Unveiling Google’s Secret Influence on SEO and Data Collection: The Second Phase of Mobile-First Indexing and JavaScript – Article 2 of 3

October 11, 2024

This is the second article in a three part series about how Google’s launch and now completion of the transition to Mobile-First Indexing may impact all of us in and outside of the digital marketing industry. As news from the DOJ keeps rolling out, and announcements of possible breakup of Google properties keep coming, a lot of the potential abuses have become more real and concrete. It brings up questions about what might be shared if Google is forced to share information that was collected from Chrome without explicit consent, and this article series strives to delve into that – starting with the concept of rendering as a part of Google’s crawling and indexing process. The first article in the series outlined the background understanding that SEO’s have of how Google’s crawling, rendering, indexing and ranking works and the final article in the series will review the implications of this new potential understanding of Google’s data collection behaviors.

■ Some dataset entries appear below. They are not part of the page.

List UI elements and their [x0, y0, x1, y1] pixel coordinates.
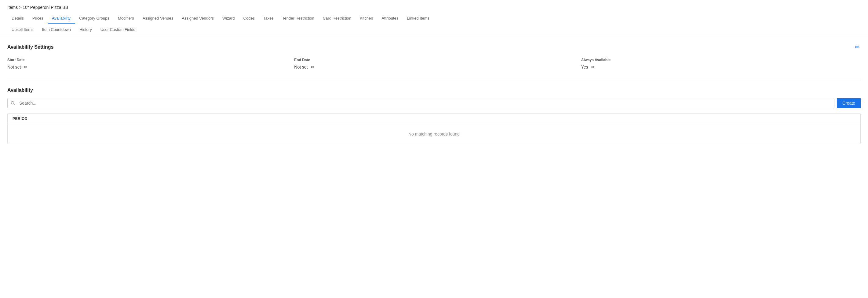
- page-header: Items > 10" Pepperoni Pizza BB DetailsPr…: [0, 0, 868, 35]
- end-date-text: Not set: [294, 64, 308, 70]
- period-column-header: Period: [12, 116, 28, 121]
- section-header: Availability Settings ✏: [7, 43, 861, 52]
- always-available-label: Always Available: [581, 58, 861, 62]
- always-available-field: Always Available Yes ✏: [581, 58, 861, 70]
- always-available-value: Yes ✏: [581, 64, 861, 70]
- primary-nav: DetailsPricesAvailabilityCategory Groups…: [7, 13, 861, 24]
- tab-assigned-venues[interactable]: Assigned Venues: [138, 13, 178, 24]
- end-date-field: End Date Not set ✏: [294, 58, 574, 70]
- secondary-nav: Upsell ItemsItem CountdownHistoryUser Cu…: [7, 25, 861, 35]
- tab-assigned-vendors[interactable]: Assigned Vendors: [178, 13, 218, 24]
- tab-linked-items[interactable]: Linked Items: [403, 13, 434, 24]
- section-divider: [7, 80, 861, 80]
- search-icon: [8, 99, 18, 108]
- start-date-field: Start Date Not set ✏: [7, 58, 287, 70]
- tab-history[interactable]: History: [75, 25, 96, 35]
- breadcrumb: Items > 10" Pepperoni Pizza BB: [7, 5, 861, 10]
- tab-details[interactable]: Details: [7, 13, 28, 24]
- settings-grid: Start Date Not set ✏ End Date Not set ✏ …: [7, 58, 861, 70]
- always-available-edit-button[interactable]: ✏: [591, 64, 595, 70]
- tab-availability[interactable]: Availability: [48, 13, 75, 24]
- availability-settings-title: Availability Settings: [7, 44, 54, 50]
- always-available-text: Yes: [581, 64, 588, 70]
- breadcrumb-separator: >: [19, 5, 21, 10]
- tab-category-groups[interactable]: Category Groups: [75, 13, 114, 24]
- start-date-text: Not set: [7, 64, 21, 70]
- tab-kitchen[interactable]: Kitchen: [355, 13, 377, 24]
- availability-table: Period No matching records found: [7, 113, 861, 144]
- start-date-value: Not set ✏: [7, 64, 287, 70]
- end-date-edit-button[interactable]: ✏: [310, 64, 315, 70]
- breadcrumb-parent[interactable]: Items: [7, 5, 18, 10]
- availability-section: Availability Create Period No matching r…: [7, 87, 861, 144]
- tab-user-custom-fields[interactable]: User Custom Fields: [96, 25, 140, 35]
- edit-section-button[interactable]: ✏: [854, 43, 861, 52]
- tab-wizard[interactable]: Wizard: [218, 13, 239, 24]
- main-content: Availability Settings ✏ Start Date Not s…: [0, 35, 868, 152]
- availability-settings-section: Availability Settings ✏ Start Date Not s…: [7, 43, 861, 70]
- end-date-label: End Date: [294, 58, 574, 62]
- availability-title: Availability: [7, 87, 861, 93]
- tab-prices[interactable]: Prices: [28, 13, 48, 24]
- tab-card-restriction[interactable]: Card Restriction: [318, 13, 355, 24]
- tab-upsell-items[interactable]: Upsell Items: [7, 25, 38, 35]
- tab-taxes[interactable]: Taxes: [259, 13, 278, 24]
- tab-codes[interactable]: Codes: [239, 13, 259, 24]
- search-wrapper: [7, 98, 834, 108]
- create-button[interactable]: Create: [837, 98, 861, 108]
- tab-attributes[interactable]: Attributes: [377, 13, 403, 24]
- start-date-label: Start Date: [7, 58, 287, 62]
- tab-item-countdown[interactable]: Item Countdown: [38, 25, 75, 35]
- tab-modifiers[interactable]: Modifiers: [114, 13, 138, 24]
- breadcrumb-current: 10" Pepperoni Pizza BB: [23, 5, 68, 10]
- table-header: Period: [8, 113, 860, 124]
- tab-tender-restriction[interactable]: Tender Restriction: [278, 13, 318, 24]
- search-row: Create: [7, 98, 861, 108]
- table-empty-message: No matching records found: [8, 124, 860, 144]
- start-date-edit-button[interactable]: ✏: [23, 64, 28, 70]
- end-date-value: Not set ✏: [294, 64, 574, 70]
- svg-line-1: [14, 104, 15, 105]
- search-input[interactable]: [18, 98, 834, 108]
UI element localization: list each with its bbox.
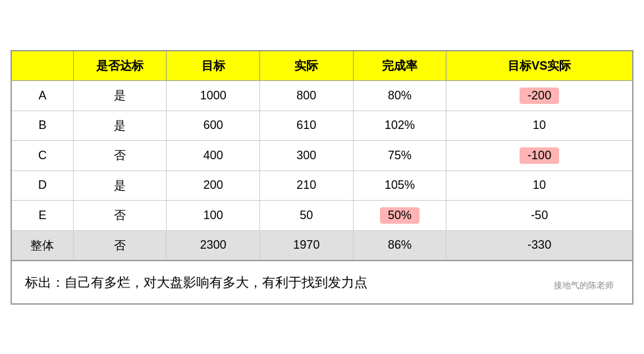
row-目标: 600 xyxy=(167,111,260,140)
summary-vs: -330 xyxy=(446,230,633,261)
row-vs: -50 xyxy=(446,200,633,230)
highlight-vs: -200 xyxy=(520,88,559,104)
row-目标: 100 xyxy=(167,200,260,230)
row-完成率: 75% xyxy=(353,140,446,170)
row-目标: 200 xyxy=(167,170,260,200)
col-header-vs: 目标VS实际 xyxy=(446,51,633,81)
row-达标: 否 xyxy=(73,140,167,170)
main-wrapper: 是否达标 目标 实际 完成率 目标VS实际 A是100080080%-200B是… xyxy=(11,50,633,305)
summary-达标: 否 xyxy=(73,230,167,261)
table-row: C否40030075%-100 xyxy=(11,140,633,170)
table-row: A是100080080%-200 xyxy=(11,80,633,111)
summary-实际: 1970 xyxy=(260,230,354,261)
table-row: B是600610102%10 xyxy=(11,111,633,140)
row-达标: 否 xyxy=(73,200,167,230)
row-vs: -200 xyxy=(446,80,633,111)
row-vs: 10 xyxy=(446,111,633,140)
col-header-empty xyxy=(11,51,73,81)
row-id: C xyxy=(11,140,73,170)
row-目标: 1000 xyxy=(167,80,260,111)
row-实际: 50 xyxy=(260,200,354,230)
highlight-vs: -100 xyxy=(520,147,559,164)
summary-目标: 2300 xyxy=(167,230,260,261)
data-table: 是否达标 目标 实际 完成率 目标VS实际 A是100080080%-200B是… xyxy=(11,50,633,261)
row-实际: 610 xyxy=(260,111,354,140)
row-达标: 是 xyxy=(73,80,167,111)
row-id: D xyxy=(11,170,73,200)
col-header-目标: 目标 xyxy=(167,51,260,81)
row-完成率: 50% xyxy=(353,200,446,230)
col-header-达标: 是否达标 xyxy=(73,51,167,81)
summary-完成率: 86% xyxy=(353,230,446,261)
col-header-实际: 实际 xyxy=(260,51,354,81)
note-text: 标出：自己有多烂，对大盘影响有多大，有利于找到发力点 xyxy=(25,275,367,290)
highlight-完成率: 50% xyxy=(380,207,419,224)
row-达标: 是 xyxy=(73,170,167,200)
col-header-完成率: 完成率 xyxy=(353,51,446,81)
row-达标: 是 xyxy=(73,111,167,140)
row-完成率: 80% xyxy=(353,80,446,111)
watermark: 接地气的陈老师 xyxy=(554,280,614,291)
row-实际: 800 xyxy=(260,80,354,111)
row-vs: -100 xyxy=(446,140,633,170)
table-header-row: 是否达标 目标 实际 完成率 目标VS实际 xyxy=(11,51,633,81)
row-目标: 400 xyxy=(167,140,260,170)
row-vs: 10 xyxy=(446,170,633,200)
row-id: B xyxy=(11,111,73,140)
row-id: E xyxy=(11,200,73,230)
row-完成率: 102% xyxy=(353,111,446,140)
note-box: 标出：自己有多烂，对大盘影响有多大，有利于找到发力点 xyxy=(11,261,633,305)
table-row: D是200210105%10 xyxy=(11,170,633,200)
row-完成率: 105% xyxy=(353,170,446,200)
table-row: E否1005050%-50 xyxy=(11,200,633,230)
row-id: A xyxy=(11,80,73,111)
row-实际: 300 xyxy=(260,140,354,170)
summary-row: 整体否2300197086%-330 xyxy=(11,230,633,261)
summary-id: 整体 xyxy=(11,230,73,261)
row-实际: 210 xyxy=(260,170,354,200)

Historically, SEO’s have understood crawlers to be software that follows links on the web to find and index new pages, caching pages as they go so that they can evaluate them for relevance in their ranking algorithms. While much of a page can be understood from raw HTML, the heavily pressured transition of websites to Responsive Design made Google’s ability to crawl JavaScript more important. While page formatting in Responsive Design can generally be accomplished with style sheets, many developers were using JavaScript to accomplish the changes instead. Beyond this, JavaScript was just becoming more common and useful on the web – not just for adapting sites for mobile rendering, but for core functionality. This is why rendering JavaScript became so important to Google.

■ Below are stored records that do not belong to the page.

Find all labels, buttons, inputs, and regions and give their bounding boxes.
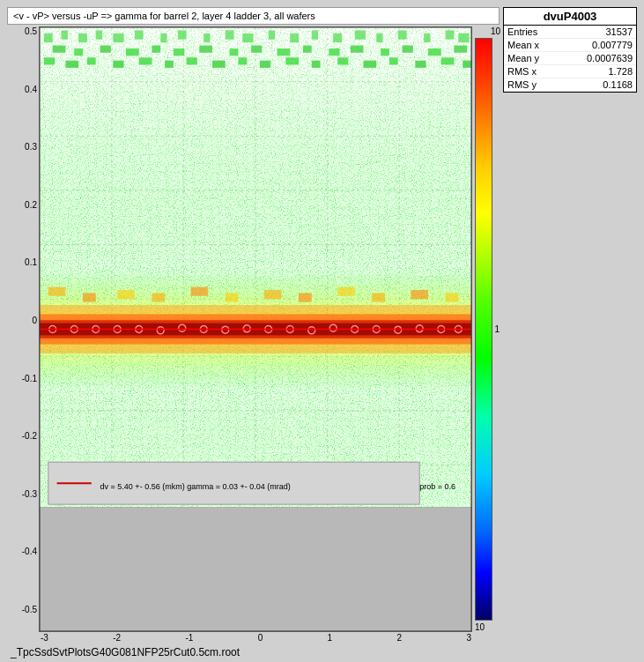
y-label-0: 0.5 bbox=[25, 26, 37, 36]
y-label-3: 0.2 bbox=[25, 200, 37, 210]
y-axis: 0.5 0.4 0.3 0.2 0.1 0 -0.1 -0.2 -0.3 -0.… bbox=[7, 26, 39, 632]
y-label-7: -0.2 bbox=[22, 431, 37, 441]
y-label-1: 0.4 bbox=[25, 85, 37, 94]
stats-rmsy-row: RMS y 0.1168 bbox=[504, 78, 636, 92]
svg-rect-82 bbox=[152, 293, 165, 301]
svg-rect-86 bbox=[299, 293, 312, 301]
x-label-2: -1 bbox=[185, 633, 193, 643]
svg-rect-80 bbox=[83, 293, 96, 301]
colorbar-label-bot: 10 bbox=[475, 622, 500, 632]
svg-rect-89 bbox=[411, 290, 428, 299]
colorbar-scale: 1 bbox=[492, 38, 500, 621]
colorbar-scale-mid: 1 bbox=[494, 324, 500, 334]
colorbar-label-top: 10 bbox=[475, 26, 500, 36]
stats-rmsx-label: RMS x bbox=[507, 66, 537, 77]
y-label-9: -0.4 bbox=[22, 547, 37, 556]
stats-meany-row: Mean y 0.0007639 bbox=[504, 52, 636, 65]
stats-rmsx-value: 1.728 bbox=[608, 66, 633, 77]
colorbar-wrapper: 1 bbox=[475, 38, 500, 621]
y-label-10: -0.5 bbox=[22, 605, 37, 614]
y-label-5: 0 bbox=[32, 316, 37, 325]
x-axis: -3 -2 -1 0 1 2 3 bbox=[7, 633, 500, 643]
colorbar-section: 10 1 10 bbox=[475, 26, 500, 632]
svg-text:prob = 0.6: prob = 0.6 bbox=[419, 482, 455, 491]
stats-meanx-value: 0.007779 bbox=[592, 40, 633, 50]
main-area: <v - vP> versus -uP => gamma for barrel … bbox=[7, 7, 637, 643]
y-label-2: 0.3 bbox=[25, 142, 37, 152]
svg-rect-116 bbox=[40, 508, 471, 631]
svg-rect-84 bbox=[226, 293, 239, 301]
stats-rmsy-value: 0.1168 bbox=[603, 79, 633, 90]
x-label-6: 3 bbox=[466, 633, 471, 643]
y-label-4: 0.1 bbox=[25, 257, 37, 267]
stats-entries-value: 31537 bbox=[605, 26, 633, 37]
x-label-5: 2 bbox=[396, 633, 402, 643]
x-label-1: -2 bbox=[113, 633, 121, 643]
plot-area: // This won't run inside SVG, so we use … bbox=[39, 26, 472, 632]
plot-section: <v - vP> versus -uP => gamma for barrel … bbox=[7, 7, 500, 643]
plot-title: <v - vP> versus -uP => gamma for barrel … bbox=[7, 7, 500, 25]
x-label-3: 0 bbox=[258, 633, 263, 643]
svg-rect-87 bbox=[337, 287, 355, 296]
y-label-8: -0.3 bbox=[22, 489, 37, 499]
svg-rect-79 bbox=[48, 287, 66, 296]
main-container: <v - vP> versus -uP => gamma for barrel … bbox=[0, 0, 644, 662]
x-label-0: -3 bbox=[41, 633, 48, 643]
stats-title: dvuP4003 bbox=[504, 8, 636, 26]
colorbar-gradient bbox=[475, 38, 492, 621]
stats-rmsx-row: RMS x 1.728 bbox=[504, 65, 636, 78]
stats-meanx-label: Mean x bbox=[507, 40, 539, 50]
x-label-4: 1 bbox=[328, 633, 333, 643]
svg-rect-88 bbox=[372, 293, 385, 301]
svg-rect-83 bbox=[191, 287, 209, 296]
stats-meany-value: 0.0007639 bbox=[587, 53, 633, 63]
stats-rmsy-label: RMS y bbox=[507, 79, 537, 90]
svg-rect-81 bbox=[117, 290, 135, 299]
stats-box: dvuP4003 Entries 31537 Mean x 0.007779 M… bbox=[503, 7, 637, 93]
plot-and-yaxis: 0.5 0.4 0.3 0.2 0.1 0 -0.1 -0.2 -0.3 -0.… bbox=[7, 26, 500, 632]
footer-filename: _TpcSsdSvtPlotsG40G081NFP25rCut0.5cm.roo… bbox=[7, 646, 240, 658]
y-label-6: -0.1 bbox=[22, 374, 37, 383]
svg-rect-90 bbox=[446, 293, 459, 301]
stats-meanx-row: Mean x 0.007779 bbox=[504, 39, 636, 52]
scatter-plot: // This won't run inside SVG, so we use … bbox=[40, 27, 471, 631]
stats-entries-label: Entries bbox=[507, 26, 537, 37]
svg-text:dv =   5.40 +-  0.56 (mkm) gam: dv = 5.40 +- 0.56 (mkm) gamma = 0.03 +- … bbox=[100, 482, 291, 491]
stats-meany-label: Mean y bbox=[507, 53, 539, 63]
svg-rect-85 bbox=[264, 290, 282, 299]
stats-entries-row: Entries 31537 bbox=[504, 26, 636, 39]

https://www.seobility.net/en/wiki/Search_Engine_Crawlers

The problem was, Google had historically avoided rendering JavaScript when it was crawling. They considered it a security risk, because if the crawler executed JavaScript that had malicious code in it, it could compromise the crawl and the capability of the crawler – or cause other harm that would be essentially unknown until the code was already executed. Additionally, JavaScript code can be slow and inefficient to render. Google had gotten very fast at crawling poorly coded HTML, but even well-coded JavaScript would be much more costly and inefficient for the crawlers. While Google did start crawling and executing some JavaScript after the release of the Mobile-Friendly Update of 2015 (Mobilegeddon).

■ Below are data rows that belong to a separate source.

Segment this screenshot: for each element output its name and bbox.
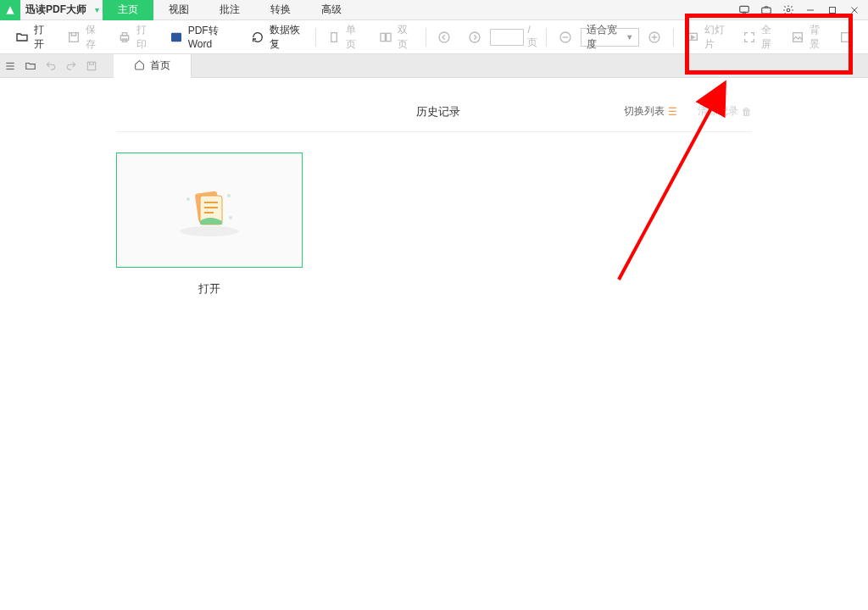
- app-name: 迅读PDF大师: [20, 3, 92, 17]
- double-page-button[interactable]: 双页: [370, 20, 422, 54]
- background-icon: [791, 30, 804, 44]
- fullscreen-label: 全屏: [761, 23, 774, 52]
- chevron-left-icon: [437, 30, 451, 44]
- single-page-button[interactable]: 单页: [319, 20, 370, 54]
- svg-point-36: [227, 194, 231, 197]
- svg-point-16: [470, 32, 480, 42]
- save-small-icon[interactable]: [81, 54, 102, 78]
- more-button[interactable]: [831, 20, 861, 54]
- fullscreen-icon: [743, 30, 756, 44]
- menu-convert[interactable]: 转换: [255, 0, 306, 20]
- gear-icon[interactable]: [782, 3, 795, 17]
- svg-point-2: [787, 8, 790, 12]
- zoom-mode-label: 适合宽度: [587, 23, 621, 52]
- zoom-mode-select[interactable]: 适合宽度 ▼: [581, 28, 639, 47]
- camera-icon[interactable]: [760, 3, 773, 17]
- svg-point-29: [180, 226, 239, 236]
- open-card-thumbnail: [116, 152, 303, 268]
- switch-list-label: 切换列表: [624, 104, 665, 119]
- folder-icon[interactable]: [20, 54, 41, 78]
- menu-view[interactable]: 视图: [153, 0, 204, 20]
- toolbar-separator: [426, 28, 426, 47]
- minimize-icon[interactable]: [804, 3, 817, 17]
- main-toolbar: 打开 保存 打印 PDF转Word 数据恢复 单页 双页: [0, 20, 868, 54]
- menu-home[interactable]: 主页: [103, 0, 153, 20]
- zoom-out-button[interactable]: [550, 20, 581, 54]
- svg-rect-23: [793, 32, 803, 42]
- pdf-to-word-label: PDF转Word: [188, 24, 234, 50]
- tab-bar: 首页: [0, 54, 868, 78]
- svg-rect-11: [171, 32, 181, 42]
- svg-rect-9: [122, 32, 126, 35]
- toolbar-separator: [673, 28, 674, 47]
- fullscreen-button[interactable]: 全屏: [734, 20, 782, 54]
- list-icon: ☰: [668, 106, 677, 118]
- title-bar: 迅读PDF大师 ▾ 主页 视图 批注 转换 高级: [0, 0, 868, 20]
- double-page-icon: [379, 30, 392, 44]
- chevron-down-icon: ▼: [626, 33, 633, 42]
- open-card[interactable]: 打开: [116, 152, 303, 297]
- svg-rect-4: [830, 7, 836, 13]
- content-area: 历史记录 切换列表 ☰ 清除记录 🗑: [0, 78, 868, 610]
- next-page-button[interactable]: [459, 20, 490, 54]
- close-icon[interactable]: [848, 3, 861, 17]
- app-logo: [0, 0, 20, 20]
- plus-circle-icon: [648, 30, 661, 44]
- clear-history-button[interactable]: 清除记录 🗑: [698, 104, 752, 119]
- page-unit-label: /页: [524, 24, 542, 50]
- save-icon: [67, 30, 81, 44]
- open-card-label: 打开: [198, 281, 220, 297]
- svg-rect-1: [762, 8, 771, 14]
- single-page-icon: [327, 30, 341, 44]
- toolbar-separator: [315, 28, 316, 47]
- sidebar-toggle-icon[interactable]: [0, 54, 20, 78]
- redo-icon[interactable]: [61, 54, 81, 78]
- clear-history-label: 清除记录: [698, 104, 738, 119]
- history-title: 历史记录: [252, 104, 624, 119]
- toolbar-separator: [546, 28, 547, 47]
- recover-label: 数据恢复: [270, 23, 303, 52]
- print-label: 打印: [136, 23, 153, 52]
- background-button[interactable]: 背景: [782, 20, 831, 54]
- page-number-input[interactable]: [490, 29, 524, 46]
- word-icon: [170, 30, 183, 44]
- switch-list-button[interactable]: 切换列表 ☰: [624, 104, 677, 119]
- trash-icon: 🗑: [742, 106, 752, 118]
- zoom-in-button[interactable]: [639, 20, 670, 54]
- data-recover-button[interactable]: 数据恢复: [242, 20, 312, 54]
- minus-circle-icon: [559, 30, 572, 44]
- open-icon: [15, 30, 29, 44]
- open-label: 打开: [34, 23, 50, 52]
- svg-rect-24: [842, 32, 851, 42]
- svg-point-35: [186, 197, 190, 201]
- print-button[interactable]: 打印: [109, 20, 161, 54]
- more-icon: [839, 30, 853, 44]
- tab-home-label: 首页: [150, 58, 170, 73]
- undo-icon[interactable]: [41, 54, 61, 78]
- svg-rect-0: [740, 6, 749, 12]
- app-dropdown-icon[interactable]: ▾: [92, 5, 103, 14]
- history-header: 历史记录 切换列表 ☰ 清除记录 🗑: [116, 92, 752, 132]
- svg-rect-28: [87, 62, 95, 69]
- slideshow-label: 幻灯片: [704, 23, 726, 52]
- background-label: 背景: [810, 23, 822, 52]
- menu-advanced[interactable]: 高级: [306, 0, 357, 20]
- menu-bar: 主页 视图 批注 转换 高级: [103, 0, 357, 20]
- save-button[interactable]: 保存: [58, 20, 110, 54]
- window-controls: [737, 3, 868, 17]
- home-icon: [134, 59, 145, 73]
- maximize-icon[interactable]: [826, 3, 839, 17]
- svg-rect-14: [387, 33, 391, 41]
- recover-icon: [251, 30, 264, 44]
- pdf-to-word-button[interactable]: PDF转Word: [161, 20, 242, 54]
- svg-point-15: [439, 32, 449, 42]
- svg-rect-12: [331, 32, 337, 42]
- slideshow-button[interactable]: 幻灯片: [677, 20, 734, 54]
- tab-home[interactable]: 首页: [114, 54, 192, 78]
- open-button[interactable]: 打开: [7, 20, 58, 54]
- chat-icon[interactable]: [737, 3, 751, 17]
- svg-rect-13: [381, 33, 385, 41]
- prev-page-button[interactable]: [429, 20, 459, 54]
- menu-annotate[interactable]: 批注: [204, 0, 255, 20]
- slideshow-icon: [686, 30, 699, 44]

The stark difference between their findings raises critical questions in my mind about what is really happening behind the scenes. I had already begun to suspect that there was something confounding Tom’s testing – but I had no idea what it might be, since identifying Google’s crawlers is generally not that tough. But then Malte’s results also seemed impossible – the time, cost and energy that would be needed for Google to execute JavaScript every single time they crawled a page would likely be enormous – especially when you think about how large the web is, and that it has been growing exponentially for years. To me, if Google was executing and rendering JavaScript on all of the pages that they crawled, it seemed like that would be an irresponsible and wasteful use of compute power that would likely even be problematic for large publishing websites that were aggressively and deeply crawled on a regular basis, each time Google’s Bots looked for new content.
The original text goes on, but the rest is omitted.